(Data for the task):
=-=-=

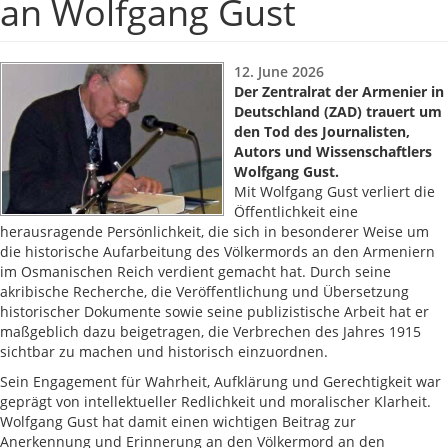
an Wolfgang Gust
12. June 2026
Der Zentralrat der Armenier in
Deutschland (ZAD) trauert um
den Tod des Journalisten,
Autors und Wissenschaftlers
Wolfgang Gust.
Mit Wolfgang Gust verliert die
Öffentlichkeit eine
herausragende Persönlichkeit, die sich in besonderer Weise um
die historische Aufarbeitung des Völkermords an den Armeniern
im Osmanischen Reich verdient gemacht hat. Durch seine
akribische Recherche, die Veröffentlichung und Übersetzung
historischer Dokumente sowie seine publizistische Arbeit hat er
maßgeblich dazu beigetragen, die Verbrechen des Jahres 1915
sichtbar zu machen und historisch einzuordnen.
Sein Engagement für Wahrheit, Aufklärung und Gerechtigkeit war
geprägt von intellektueller Redlichkeit und moralischer Klarheit.
Wolfgang Gust hat damit einen wichtigen Beitrag zur
Anerkennung und Erinnerung an den Völkermord an den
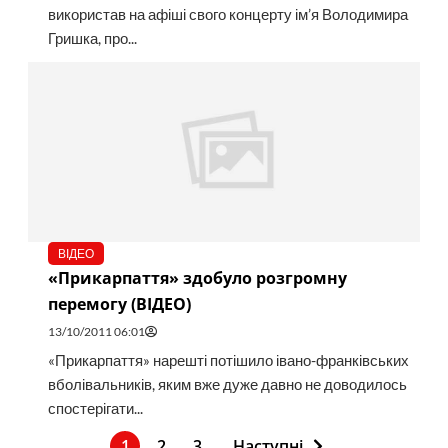
використав на афіші свого концерту ім’я Володимира
Гришка, про...
ВІДЕО
«Прикарпаття» здобуло розгромну
перемогу (ВІДЕО)
13/10/2011 06:01
«Прикарпаття» нарешті потішило івано-франківських
вболівальників, яким вже дуже давно не доводилось
спостерігати...
1
2
3
Наступні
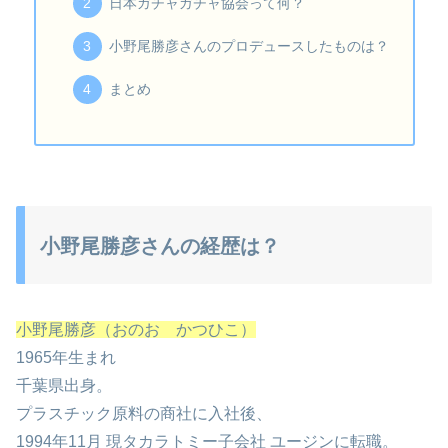
日本ガチャガチャ協会って何？
小野尾勝彦さんのプロデュースしたものは？
まとめ
小野尾勝彦さんの経歴は？
小野尾勝彦（おのお かつひこ）
1965年生まれ
千葉県出身。
プラスチック原料の商社に入社後、
1994年11月 現タカラトミー子会社 ユージンに転職。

=-=-=

(Task details): Exactly as they stand, retype all the entries, but omit the pictures.

(Reply to the exercise):
an Wolfgang Gust
12. June 2026
Der Zentralrat der Armenier in
Deutschland (ZAD) trauert um
den Tod des Journalisten,
Autors und Wissenschaftlers
Wolfgang Gust.
Mit Wolfgang Gust verliert die
Öffentlichkeit eine
herausragende Persönlichkeit, die sich in besonderer Weise um
die historische Aufarbeitung des Völkermords an den Armeniern
im Osmanischen Reich verdient gemacht hat. Durch seine
akribische Recherche, die Veröffentlichung und Übersetzung
historischer Dokumente sowie seine publizistische Arbeit hat er
maßgeblich dazu beigetragen, die Verbrechen des Jahres 1915
sichtbar zu machen und historisch einzuordnen.
Sein Engagement für Wahrheit, Aufklärung und Gerechtigkeit war
geprägt von intellektueller Redlichkeit und moralischer Klarheit.
Wolfgang Gust hat damit einen wichtigen Beitrag zur
Anerkennung und Erinnerung an den Völkermord an den
використав на афіші свого концерту ім’я Володимира
Гришка, про...
ВІДЕО
«Прикарпаття» здобуло розгромну
перемогу (ВІДЕО)
13/10/2011 06:01
«Прикарпаття» нарешті потішило івано-франківських
вболівальників, яким вже дуже давно не доводилось
спостерігати...
1
2
3
Наступні
日本ガチャガチャ協会って何？
小野尾勝彦さんのプロデュースしたものは？
まとめ
小野尾勝彦さんの経歴は？
小野尾勝彦（おのお かつひこ）
1965年生まれ
千葉県出身。
プラスチック原料の商社に入社後、
1994年11月 現タカラトミー子会社 ユージンに転職。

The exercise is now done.